As if the conference itself didn’t provide colorful enough people-watching, one happy accident of the weekend was that the conference shared hotel and convention-center space with the “World Wide Spirit Association Cheer & Dance Event,” which made for the amusing spectacle of 13-year-old girls in cheerleader outfits milling about the folk conference amid bearded aging hippies hauling acoustic guitars.
Saturday’s featured concert came from New York sister act the Roches, whose eponymous 1979 debut album is widely considered a modern folk classic. Looking sassy and girly in a sparkly black hat, black miniskirt, and black tights, Suzzy, the youngest of the sisters, said, “This conference is amazing. Everyone you run into is from the same planet as you.”
Then, Suzzy and her sisters gave the audience a taste of what life on that planet might be like with a set that was irreverent, pleasingly vulgar, and totally charming, highlighted by a couple of songs from their latest album, Moonswept.
After the Roches’ set, I wandered upon a group that seemed to be the Roches’ spiritual younger sisters, a Los Angeles four-piece band called Raining Jane, who played funny, friendly folk rock on guitar, acoustic bass, cello, and a big wooden box.

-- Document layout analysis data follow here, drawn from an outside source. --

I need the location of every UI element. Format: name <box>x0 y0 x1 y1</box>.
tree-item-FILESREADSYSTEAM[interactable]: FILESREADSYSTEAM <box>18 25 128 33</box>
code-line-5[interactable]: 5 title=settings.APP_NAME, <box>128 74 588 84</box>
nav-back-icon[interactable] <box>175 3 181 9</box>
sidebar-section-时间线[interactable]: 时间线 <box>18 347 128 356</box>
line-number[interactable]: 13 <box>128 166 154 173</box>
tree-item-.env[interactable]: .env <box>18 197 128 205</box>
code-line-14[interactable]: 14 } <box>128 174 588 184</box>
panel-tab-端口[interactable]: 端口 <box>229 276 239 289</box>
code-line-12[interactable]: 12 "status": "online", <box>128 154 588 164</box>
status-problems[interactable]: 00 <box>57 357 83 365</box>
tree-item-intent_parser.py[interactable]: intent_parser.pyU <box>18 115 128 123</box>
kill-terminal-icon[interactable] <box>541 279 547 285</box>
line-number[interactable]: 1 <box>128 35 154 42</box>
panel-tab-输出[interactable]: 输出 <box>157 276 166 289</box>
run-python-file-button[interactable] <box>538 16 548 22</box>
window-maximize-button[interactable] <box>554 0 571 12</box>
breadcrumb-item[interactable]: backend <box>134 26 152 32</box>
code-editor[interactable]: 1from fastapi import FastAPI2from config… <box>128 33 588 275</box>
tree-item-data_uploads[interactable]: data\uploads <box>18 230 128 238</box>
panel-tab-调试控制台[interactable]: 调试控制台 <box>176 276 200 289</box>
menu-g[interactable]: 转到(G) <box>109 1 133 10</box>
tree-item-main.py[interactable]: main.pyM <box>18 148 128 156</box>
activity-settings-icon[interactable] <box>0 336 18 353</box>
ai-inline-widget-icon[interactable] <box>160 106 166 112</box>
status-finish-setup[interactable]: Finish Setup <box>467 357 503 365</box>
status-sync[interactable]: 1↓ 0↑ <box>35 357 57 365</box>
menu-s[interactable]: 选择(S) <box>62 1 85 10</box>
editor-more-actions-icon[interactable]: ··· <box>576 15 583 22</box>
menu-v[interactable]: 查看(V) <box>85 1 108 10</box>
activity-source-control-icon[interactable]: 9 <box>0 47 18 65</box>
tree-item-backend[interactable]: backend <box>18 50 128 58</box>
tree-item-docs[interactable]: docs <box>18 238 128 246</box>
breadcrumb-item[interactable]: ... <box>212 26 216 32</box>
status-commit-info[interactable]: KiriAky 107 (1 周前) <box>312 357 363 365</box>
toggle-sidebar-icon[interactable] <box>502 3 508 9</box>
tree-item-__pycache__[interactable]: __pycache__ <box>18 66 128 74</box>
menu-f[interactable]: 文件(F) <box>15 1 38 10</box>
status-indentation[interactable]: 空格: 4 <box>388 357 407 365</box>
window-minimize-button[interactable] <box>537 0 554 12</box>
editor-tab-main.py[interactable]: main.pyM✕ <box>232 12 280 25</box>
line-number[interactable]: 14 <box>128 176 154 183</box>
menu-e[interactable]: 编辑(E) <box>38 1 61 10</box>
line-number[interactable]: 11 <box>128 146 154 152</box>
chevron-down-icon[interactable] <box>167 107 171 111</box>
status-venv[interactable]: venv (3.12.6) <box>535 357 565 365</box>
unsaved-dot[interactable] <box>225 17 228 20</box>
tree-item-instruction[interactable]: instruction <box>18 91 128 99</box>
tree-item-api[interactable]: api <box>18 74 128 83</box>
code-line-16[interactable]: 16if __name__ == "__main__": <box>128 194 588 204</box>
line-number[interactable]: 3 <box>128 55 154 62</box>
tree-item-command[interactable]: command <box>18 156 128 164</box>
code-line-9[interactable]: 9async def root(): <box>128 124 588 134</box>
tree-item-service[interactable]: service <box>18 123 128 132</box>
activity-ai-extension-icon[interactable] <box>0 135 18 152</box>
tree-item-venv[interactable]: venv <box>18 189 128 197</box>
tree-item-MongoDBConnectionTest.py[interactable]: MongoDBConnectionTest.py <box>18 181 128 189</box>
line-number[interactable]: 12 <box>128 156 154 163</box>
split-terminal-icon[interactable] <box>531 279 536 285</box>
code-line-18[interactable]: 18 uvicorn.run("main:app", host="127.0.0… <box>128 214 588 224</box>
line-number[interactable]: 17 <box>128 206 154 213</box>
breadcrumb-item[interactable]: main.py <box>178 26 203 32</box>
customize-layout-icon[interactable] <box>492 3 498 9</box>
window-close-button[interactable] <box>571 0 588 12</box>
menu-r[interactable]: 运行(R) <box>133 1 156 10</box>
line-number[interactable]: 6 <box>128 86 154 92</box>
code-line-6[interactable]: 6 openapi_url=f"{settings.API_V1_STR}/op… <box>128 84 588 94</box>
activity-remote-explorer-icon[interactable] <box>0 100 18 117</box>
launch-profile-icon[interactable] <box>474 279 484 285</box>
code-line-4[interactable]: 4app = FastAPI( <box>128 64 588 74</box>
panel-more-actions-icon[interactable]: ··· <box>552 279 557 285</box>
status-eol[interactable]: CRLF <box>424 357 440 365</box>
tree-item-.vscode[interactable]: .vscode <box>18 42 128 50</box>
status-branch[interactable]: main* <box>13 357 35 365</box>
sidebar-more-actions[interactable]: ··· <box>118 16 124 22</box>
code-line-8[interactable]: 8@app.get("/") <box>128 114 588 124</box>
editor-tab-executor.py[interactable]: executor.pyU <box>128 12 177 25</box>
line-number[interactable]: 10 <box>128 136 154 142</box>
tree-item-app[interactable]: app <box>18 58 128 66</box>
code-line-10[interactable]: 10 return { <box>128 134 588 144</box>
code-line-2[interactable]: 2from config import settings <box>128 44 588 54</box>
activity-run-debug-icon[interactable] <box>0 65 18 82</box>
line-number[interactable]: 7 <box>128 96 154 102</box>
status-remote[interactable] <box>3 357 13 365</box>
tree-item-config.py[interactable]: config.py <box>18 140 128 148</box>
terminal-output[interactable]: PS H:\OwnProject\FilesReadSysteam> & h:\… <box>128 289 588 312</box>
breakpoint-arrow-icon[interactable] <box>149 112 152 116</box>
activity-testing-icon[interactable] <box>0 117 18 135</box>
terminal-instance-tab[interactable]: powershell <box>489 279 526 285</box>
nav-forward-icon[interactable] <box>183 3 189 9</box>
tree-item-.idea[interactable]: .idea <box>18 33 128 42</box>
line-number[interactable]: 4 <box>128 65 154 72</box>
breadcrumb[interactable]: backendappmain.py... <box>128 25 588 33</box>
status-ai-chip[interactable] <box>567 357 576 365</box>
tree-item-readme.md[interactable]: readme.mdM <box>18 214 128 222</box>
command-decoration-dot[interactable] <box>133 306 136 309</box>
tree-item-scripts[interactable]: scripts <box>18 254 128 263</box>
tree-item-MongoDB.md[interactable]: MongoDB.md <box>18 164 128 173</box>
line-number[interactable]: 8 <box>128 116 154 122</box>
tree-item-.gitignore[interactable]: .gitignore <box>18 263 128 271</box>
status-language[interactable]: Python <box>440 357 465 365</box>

At one point, the drummer announced they were going to play “folk gone freaky,” and the band leapt into a rendition of Missy Elliott’s ribald hip-hop hit “Work It.” What made it work was that the band didn’t seem overly pleased with themselves for doing a folk version of hip-hop. They were playing Missy Elliott because they really like Missy Elliott and, well, why wouldn’t they? Toward the end of the song, in an oh-so-happy coincidence, some of the kids from the Millennium Madness group started singing along at probably the only song they heard all week at the conference that they actually knew.
Other highlights of the night included the aforementioned Twilight Hotel with their blend of accordion and spaghetti-western guitars, and Uncle Monk, a bluegrass duo led by Tommy Ramone on mandolin.
Recovering Monday morning from his first Memphis-held conference, Meyers was pleased at the results and even happier that a permanent home will give him a chance to make improvements.
“It was beyond my expectations in about 90 percent [of the conference] and under my expectations in 10 percent,” Meyers says. “We’ll have the ability to fix [any problems] next year. Most conference veterans told us it was the best one they’ve been to.”